Dataset entries.
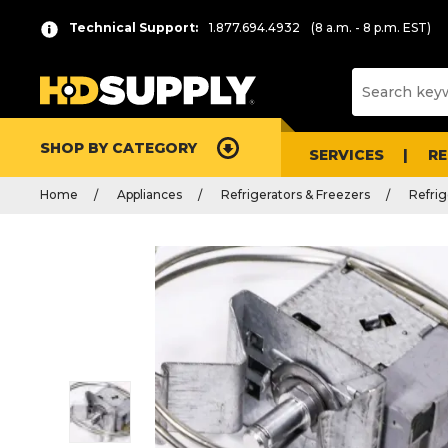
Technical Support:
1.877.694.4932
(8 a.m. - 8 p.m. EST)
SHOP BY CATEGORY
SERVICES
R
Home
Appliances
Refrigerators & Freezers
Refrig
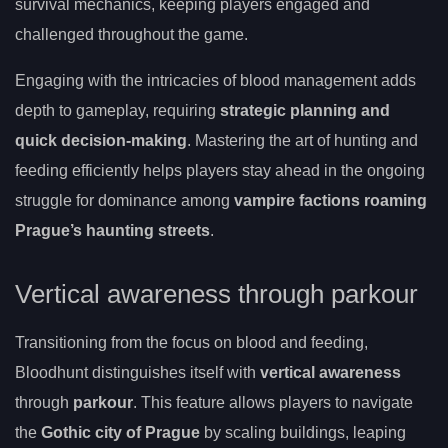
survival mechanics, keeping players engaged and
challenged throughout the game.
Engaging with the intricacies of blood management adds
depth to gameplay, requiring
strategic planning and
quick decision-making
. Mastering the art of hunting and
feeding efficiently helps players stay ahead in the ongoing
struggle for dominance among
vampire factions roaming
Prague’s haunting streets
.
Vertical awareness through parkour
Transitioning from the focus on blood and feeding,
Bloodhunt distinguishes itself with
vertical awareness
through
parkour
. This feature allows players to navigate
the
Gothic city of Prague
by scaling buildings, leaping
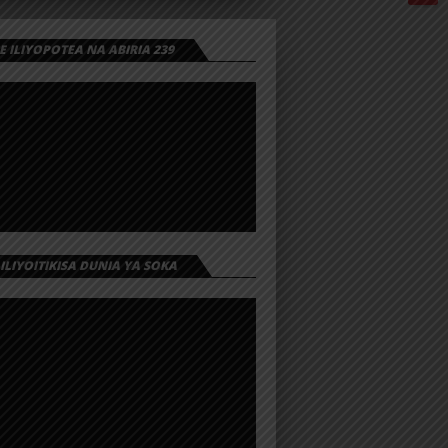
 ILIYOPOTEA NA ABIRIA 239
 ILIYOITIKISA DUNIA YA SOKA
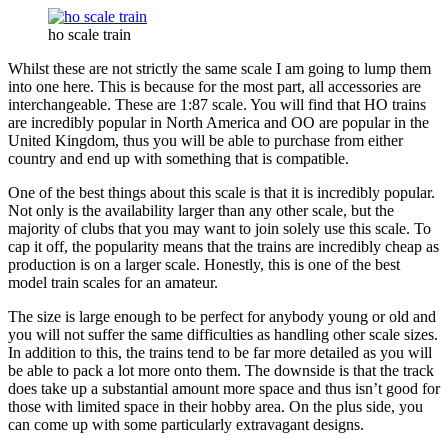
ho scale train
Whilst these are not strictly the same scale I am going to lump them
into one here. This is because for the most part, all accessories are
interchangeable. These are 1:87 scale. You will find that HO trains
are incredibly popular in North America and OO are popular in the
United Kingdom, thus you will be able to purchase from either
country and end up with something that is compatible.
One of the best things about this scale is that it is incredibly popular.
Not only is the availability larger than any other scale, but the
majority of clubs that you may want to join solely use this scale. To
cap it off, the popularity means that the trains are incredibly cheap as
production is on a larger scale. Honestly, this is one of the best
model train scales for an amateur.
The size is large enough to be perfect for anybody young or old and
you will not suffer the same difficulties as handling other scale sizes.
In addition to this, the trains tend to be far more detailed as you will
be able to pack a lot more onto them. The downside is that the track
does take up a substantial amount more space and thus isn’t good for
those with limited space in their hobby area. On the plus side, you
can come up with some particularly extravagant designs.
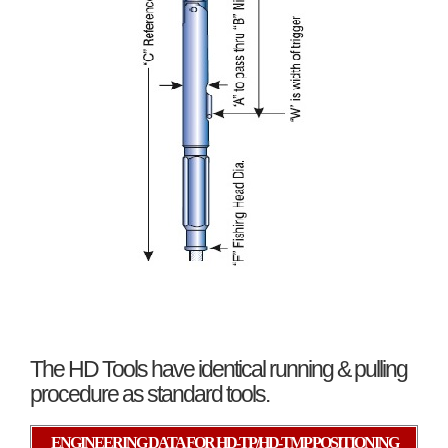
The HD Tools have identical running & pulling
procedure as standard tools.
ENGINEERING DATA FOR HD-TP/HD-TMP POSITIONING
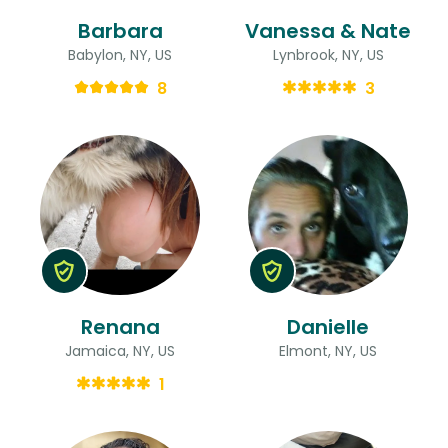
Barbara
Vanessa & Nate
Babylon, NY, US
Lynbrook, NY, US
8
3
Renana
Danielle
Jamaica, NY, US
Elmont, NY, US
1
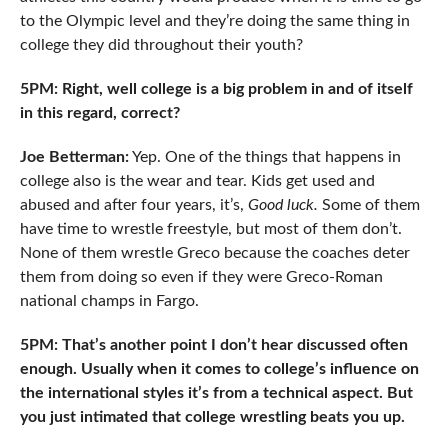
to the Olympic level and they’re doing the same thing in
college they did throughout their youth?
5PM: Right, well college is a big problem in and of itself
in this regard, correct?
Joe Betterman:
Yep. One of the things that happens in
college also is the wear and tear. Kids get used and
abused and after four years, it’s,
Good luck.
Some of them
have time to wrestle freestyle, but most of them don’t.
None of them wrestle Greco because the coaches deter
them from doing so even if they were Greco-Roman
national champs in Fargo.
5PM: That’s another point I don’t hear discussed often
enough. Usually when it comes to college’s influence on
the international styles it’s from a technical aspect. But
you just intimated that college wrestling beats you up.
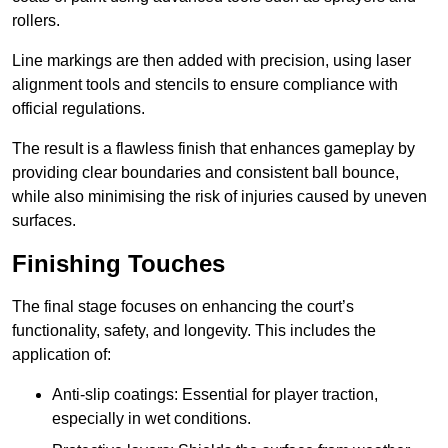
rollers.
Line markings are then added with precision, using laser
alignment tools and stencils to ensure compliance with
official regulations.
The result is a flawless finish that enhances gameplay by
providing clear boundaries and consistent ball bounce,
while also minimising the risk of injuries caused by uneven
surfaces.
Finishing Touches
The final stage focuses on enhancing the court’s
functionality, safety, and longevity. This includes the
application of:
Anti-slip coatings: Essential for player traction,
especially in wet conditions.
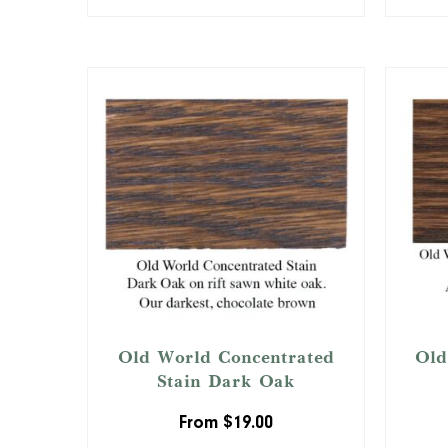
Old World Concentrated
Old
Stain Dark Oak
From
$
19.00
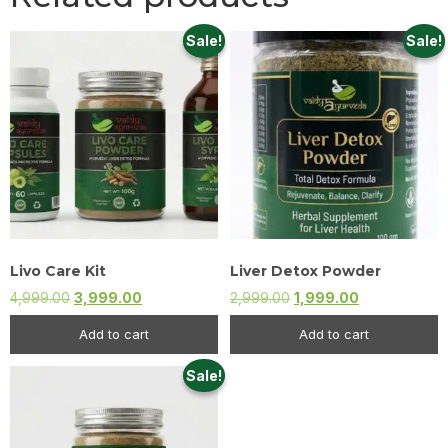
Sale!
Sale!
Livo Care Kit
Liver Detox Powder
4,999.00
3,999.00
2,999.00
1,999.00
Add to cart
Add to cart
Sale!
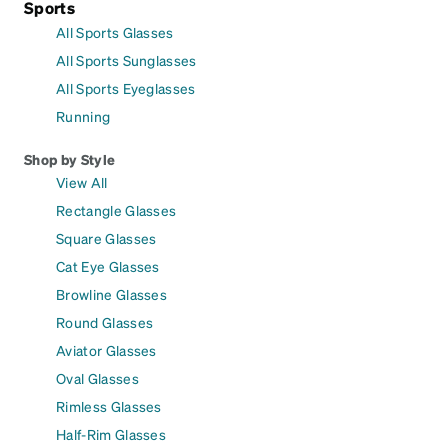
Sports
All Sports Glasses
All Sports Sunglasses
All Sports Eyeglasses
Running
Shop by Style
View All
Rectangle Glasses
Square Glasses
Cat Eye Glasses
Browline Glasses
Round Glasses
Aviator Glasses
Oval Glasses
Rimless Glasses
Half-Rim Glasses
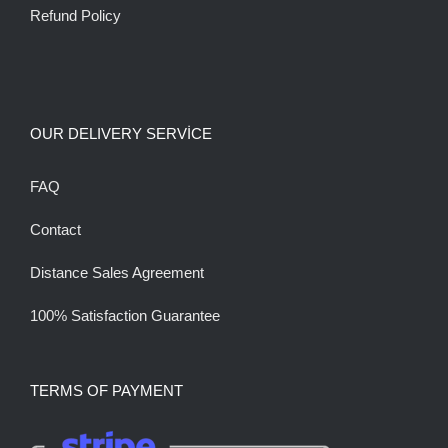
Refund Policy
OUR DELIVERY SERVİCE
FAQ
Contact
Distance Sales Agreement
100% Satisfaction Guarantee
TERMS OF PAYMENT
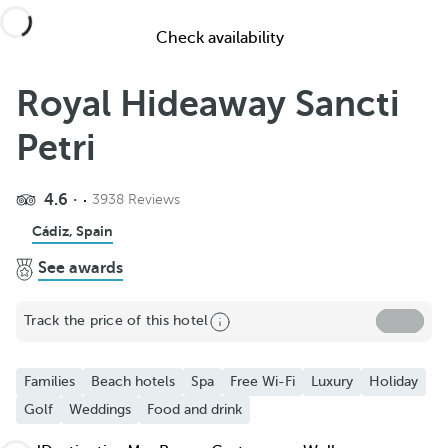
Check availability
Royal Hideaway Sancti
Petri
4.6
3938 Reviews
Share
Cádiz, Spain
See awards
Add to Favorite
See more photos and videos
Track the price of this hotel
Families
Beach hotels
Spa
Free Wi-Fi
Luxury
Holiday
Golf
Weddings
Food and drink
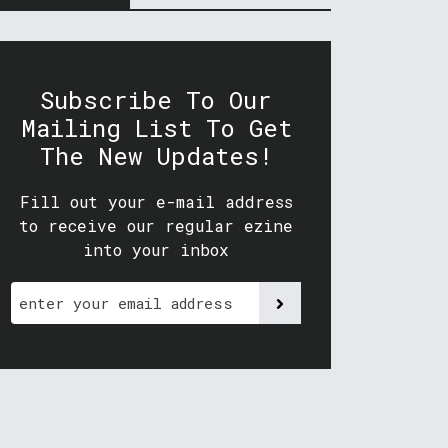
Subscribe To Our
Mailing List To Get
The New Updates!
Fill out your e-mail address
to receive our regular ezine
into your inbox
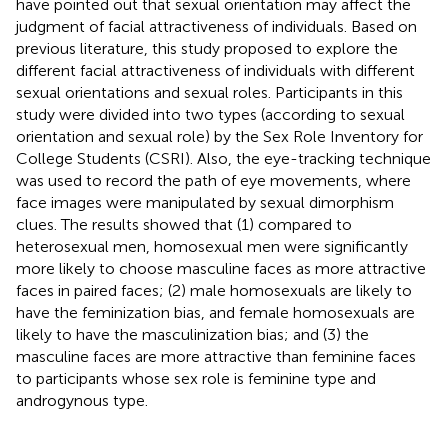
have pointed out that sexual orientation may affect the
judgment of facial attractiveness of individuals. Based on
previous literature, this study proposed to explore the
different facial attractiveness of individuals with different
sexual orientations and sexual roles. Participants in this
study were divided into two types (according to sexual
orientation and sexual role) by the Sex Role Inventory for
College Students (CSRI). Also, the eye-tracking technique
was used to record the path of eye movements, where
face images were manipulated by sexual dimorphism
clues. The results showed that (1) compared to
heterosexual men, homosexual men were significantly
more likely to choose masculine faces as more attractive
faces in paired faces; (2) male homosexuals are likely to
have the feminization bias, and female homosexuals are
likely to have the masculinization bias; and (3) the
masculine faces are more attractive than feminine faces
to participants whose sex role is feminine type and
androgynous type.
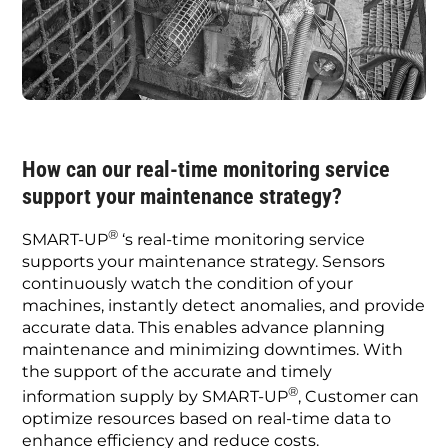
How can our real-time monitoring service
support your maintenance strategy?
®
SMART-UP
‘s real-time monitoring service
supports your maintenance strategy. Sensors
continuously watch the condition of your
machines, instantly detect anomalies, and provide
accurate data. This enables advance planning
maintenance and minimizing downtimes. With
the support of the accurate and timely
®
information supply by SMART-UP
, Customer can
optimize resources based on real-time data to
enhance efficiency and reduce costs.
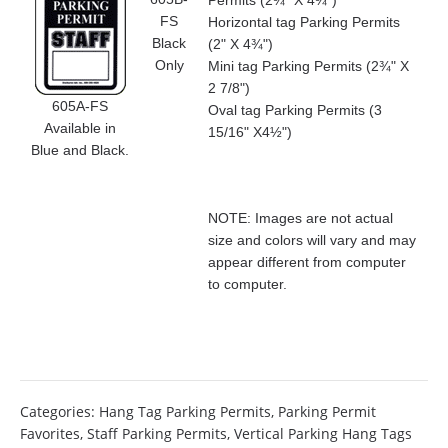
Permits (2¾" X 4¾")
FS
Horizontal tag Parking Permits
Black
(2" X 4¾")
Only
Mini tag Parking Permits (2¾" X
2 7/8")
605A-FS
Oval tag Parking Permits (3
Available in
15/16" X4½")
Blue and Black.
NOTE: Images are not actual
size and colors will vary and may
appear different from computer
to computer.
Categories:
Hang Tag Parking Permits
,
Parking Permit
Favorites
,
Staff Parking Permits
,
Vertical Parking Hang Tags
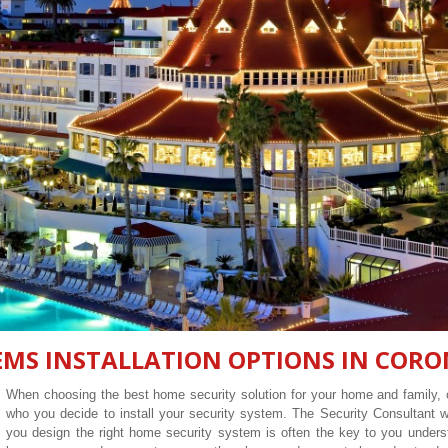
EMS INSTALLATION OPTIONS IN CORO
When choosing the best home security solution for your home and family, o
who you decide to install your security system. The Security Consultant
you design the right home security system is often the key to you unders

WHAT YOU SHOULD DO.
Your reply should hold nothing but the lines above, from the one containing "Finishing Touches" to the one containing "The New Updates!", reproduced exactly minus the pictures.

COMPLETED EXERCISE.
Finishing Touches
The final stage focuses on enhancing the court’s
functionality, safety, and longevity. This includes the
application of:
Anti-slip coatings: Essential for player traction,
especially in wet conditions.
Old World Concentrated
Old
Stain Dark Oak
From
$
19.00
Sale!
Sale!
Livo Care Kit
Liver Detox Powder
4,999.00
3,999.00
2,999.00
1,999.00
Add to cart
Add to cart
Sale!
Sports
All Sports Glasses
All Sports Sunglasses
All Sports Eyeglasses
Running
Shop by Style
View All
Rectangle Glasses
Square Glasses
Cat Eye Glasses
Browline Glasses
Round Glasses
Aviator Glasses
Oval Glasses
Rimless Glasses
Half-Rim Glasses
Refund Policy
OUR DELIVERY SERVİCE
FAQ
Contact
Distance Sales Agreement
100% Satisfaction Guarantee
TERMS OF PAYMENT
Check availability
Royal Hideaway Sancti
Petri
4.6
3938 Reviews
Share
Cádiz, Spain
See awards
Add to Favorite
See more photos and videos
Track the price of this hotel
Families
Beach hotels
Spa
Free Wi-Fi
Luxury
Holiday
Golf
Weddings
Food and drink
Subscribe To Our
Mailing List To Get
The New Updates!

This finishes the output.